Из сорванной со стен каюты Мишеля деревянной обшивки Кэмми и Трейси изготовили еще один щит и прибили его на крыше. На этот раз у них ушло вдвое больше гвоздей, чем в предыдущий. Пока они работали, высоко в небе, прямо над ними, прожужжал небольшой самолет, но ни одна из них даже не подняла голову. Мысли Кэмми разбегались. Книги Мишеля, его рубашки, фотография, на которой он был запечатлен во время обеда с матерью в открытом ресторане, висящие на крючке солнцезащитные очки — все это по-прежнему терзало ее сердце. Она взяла очки и надела их. Они были огромными, но каким-то образом успокаивали. В них она чувствовала себя в безопасности, как будто Мишель был где-то рядом.

К моменту, когда работа была закончена, обе чувствовали нестерпимый голод. Отсчитав себе по дюжине орехов вместо положенных шести, они запили их водой и перевели дух.

— Отвяжемся на полную, мам,— прокомментировала Кэмми.

— Да уж. Не знаю, под каким номером числится грех обжорства, но я бы сейчас отдала коренной зуб за большущую, хорошо прожаренную отбивную...

— Картофель, запеченный со сметаной и луком...

— Лимонад и гору этих ужасных невыпеченных рулетиков, которые Тед лопает прямо из коробки...

— Я соскучилась за Тедом. Ты не забыла, он и сливочное масло ест. И сливочный сыр, как будто это йогурт.

— Я больше не могу говорить о еде, — пробормотала Трейси. — Это похоже на мягкое порно. — Неожиданно для самих себя они расхохотались. — Кроме того, мне пора к штурвалу. — И тут они скорее услышали, чем увидели, приближающуюся Холли.

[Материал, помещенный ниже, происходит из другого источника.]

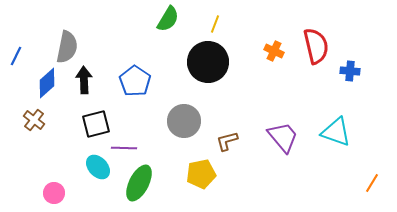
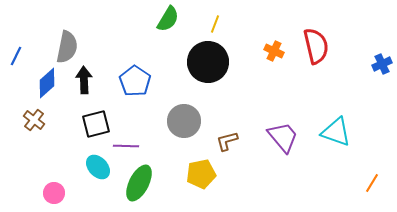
blue cross: moved 32 px right, 7 px up; rotated 30 degrees counterclockwise
purple line: moved 2 px right, 2 px up
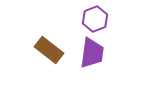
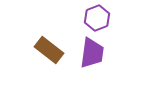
purple hexagon: moved 2 px right, 1 px up
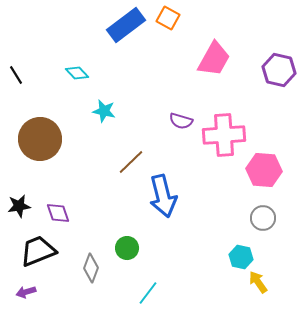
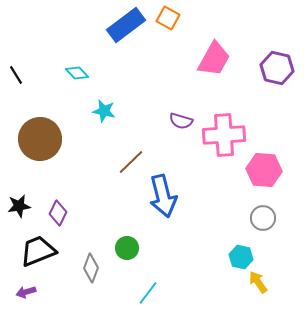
purple hexagon: moved 2 px left, 2 px up
purple diamond: rotated 45 degrees clockwise
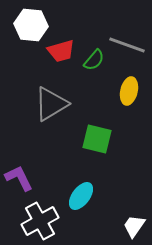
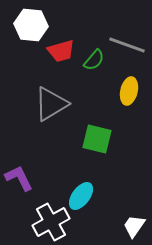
white cross: moved 11 px right, 1 px down
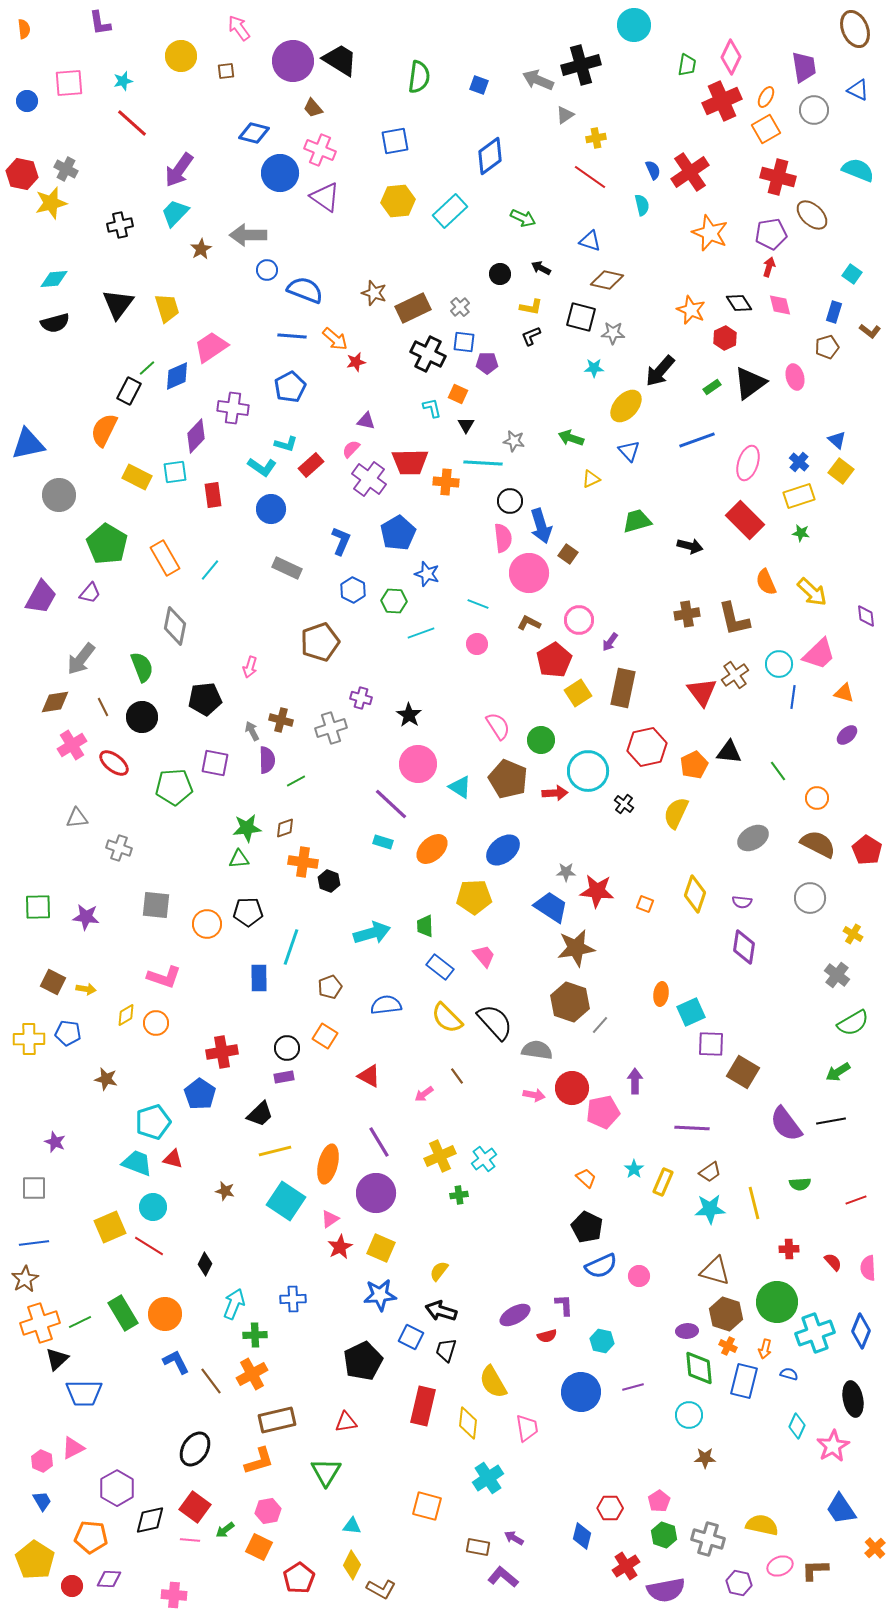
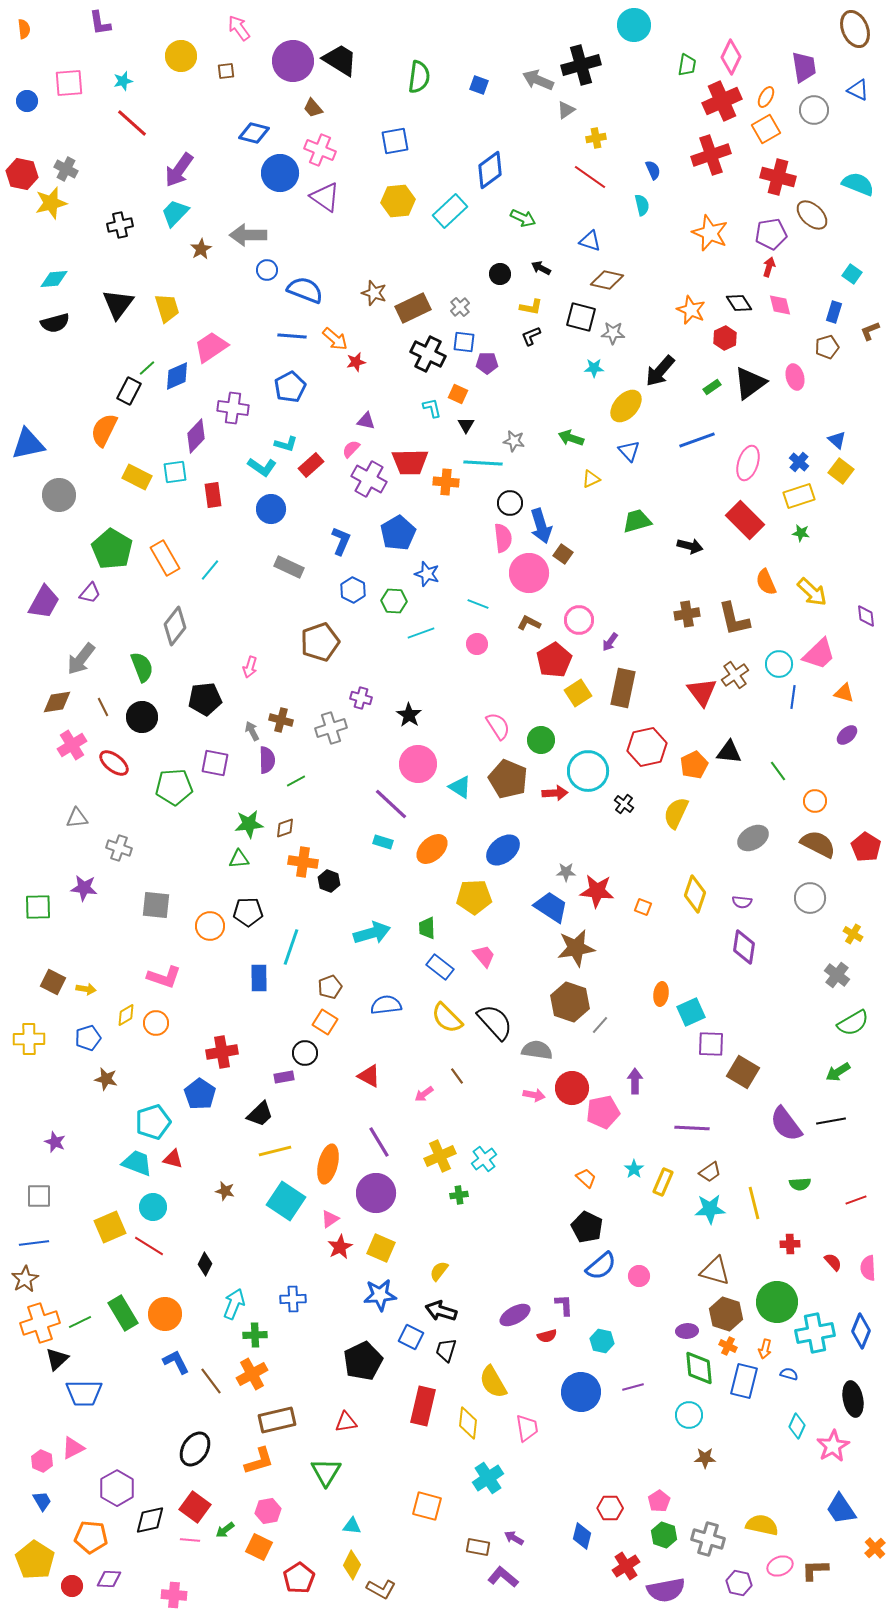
gray triangle at (565, 115): moved 1 px right, 5 px up
blue diamond at (490, 156): moved 14 px down
cyan semicircle at (858, 170): moved 14 px down
red cross at (690, 172): moved 21 px right, 17 px up; rotated 15 degrees clockwise
brown L-shape at (870, 331): rotated 120 degrees clockwise
purple cross at (369, 479): rotated 8 degrees counterclockwise
black circle at (510, 501): moved 2 px down
green pentagon at (107, 544): moved 5 px right, 5 px down
brown square at (568, 554): moved 5 px left
gray rectangle at (287, 568): moved 2 px right, 1 px up
purple trapezoid at (41, 597): moved 3 px right, 5 px down
gray diamond at (175, 626): rotated 27 degrees clockwise
brown diamond at (55, 702): moved 2 px right
orange circle at (817, 798): moved 2 px left, 3 px down
green star at (247, 828): moved 2 px right, 4 px up
red pentagon at (867, 850): moved 1 px left, 3 px up
orange square at (645, 904): moved 2 px left, 3 px down
purple star at (86, 917): moved 2 px left, 29 px up
orange circle at (207, 924): moved 3 px right, 2 px down
green trapezoid at (425, 926): moved 2 px right, 2 px down
blue pentagon at (68, 1033): moved 20 px right, 5 px down; rotated 25 degrees counterclockwise
orange square at (325, 1036): moved 14 px up
black circle at (287, 1048): moved 18 px right, 5 px down
gray square at (34, 1188): moved 5 px right, 8 px down
red cross at (789, 1249): moved 1 px right, 5 px up
blue semicircle at (601, 1266): rotated 16 degrees counterclockwise
cyan cross at (815, 1333): rotated 9 degrees clockwise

Топ — шарк, топ — шарк.

— Привет, Холе, — бодро произнесла Трейси. Вчера вечером, изучая перед зеркалом в ванной собственную физиономию, она была шокирована видом своей нижней губы, которая покрылась коркой и распухла. Трейси даже не заметила, когда она лопнула, а затем зарубцевалась. Кроме того, Трейси была поражена, увидев свой нос, который стал похож на сырую отбивную. Если ей не изменяет память, она все это время исправно пользовалась кремом. Или нет? Трейси не могла бы уверенно сказать, так ли это, и неожиданно испугалась. События даже целые промежутки времени начали ускользать из памяти. Но Холли... Осунувшаяся и обессиленная, она походила на привидение.

— Я принесу одеяло, чтобы тебе было удобнее сидеть. Тут есть одеяло, оно даже, кажется, относительно сухое, — вскочив, сказала Трейси.

— Понимаешь, я не могла там больше находиться, — отчужденно произнесла Холли, как будто продолжая спать, и разговаривая с кем-то невидимым.

— Конечно, дорогая, — откликнулась Трейси.

— Нет, не могла. Мне снился сон. Я думала, что мне снится сон. Потому что случилось что-то очень странное. Я зашла в каюту Оливии за книгой... Правильно, за книгой. Оливия была в ванной... И вот что я нашла. — Холли протянула им пригоршню аккуратно сложенных оберток и пакетик с чем-то, напоминающим конфеты. — Ее матрац съехал, и из-под него что-то выпало, — продолжала Холли. — Ну я и подняла, чтобы посмотреть. Кэмми, малышка, пойди порули одну минутку. Я не хочу, чтобы ты слушала это. Пойди, пожалуйста, к штурвалу. И пришли сюда Оливию. — В пристальном взгляде Холли чудилось что-то беспощадное, и Кэмми стремительно бросилась к лестнице.

Через несколько секунд Оливия не спеша направилась к ним, уступив место у штурвала Кэмми.

— Я думала, от грохота, который вы устроили на крыше, у меня расколется голова, — поджав губы, заявила она.

— Когда мы прибивали щит, над нами пролетел еще один самолет, Ливи, — сказала Кэмми, проходя мимо нее. — Может, здесь поблизости есть аэропорт. Это уже второй раз за два дня.

— Хорошо, если это так, дорогая, — ответила Оливия, проводив взглядом Кэмми.

— Итак, Оливия, — продолжила Холли. Она была оживлена, чего за последние несколько дней с ней не случалось. — Расскажи-ка мне... Нет, расскажи мне и Трейси, что это такое?

— Видимо, это принадлежало Мишелю. Он держал их в пластмассовой коробке в ящике, встроенном в его койку.

— И что же это такое? — В глазах Холли загорелся огонь.

— Наверное, это... энергетические плитки.

— В точку, Лив! Отлично! Это действительно энергетические плитки. В них полно витаминов и калорий. Они предназначены для людей, которые расходуют... — Она замолчала, чтобы перевести дыхание, и Трейси услышала легкий хрип в груди подруги. — Они расходуют горы калорий, нагружаясь физически, например, бегая марафоны. Или для стариков, которые не получают достаточного питания. Или для людей, которые голодают, потому что их еда испортилась или ее выбросили какие-то ублюдки, напавшие на их судно. Эти люди пытаются выжить, экономя оставшиеся в их распоряжении крохи.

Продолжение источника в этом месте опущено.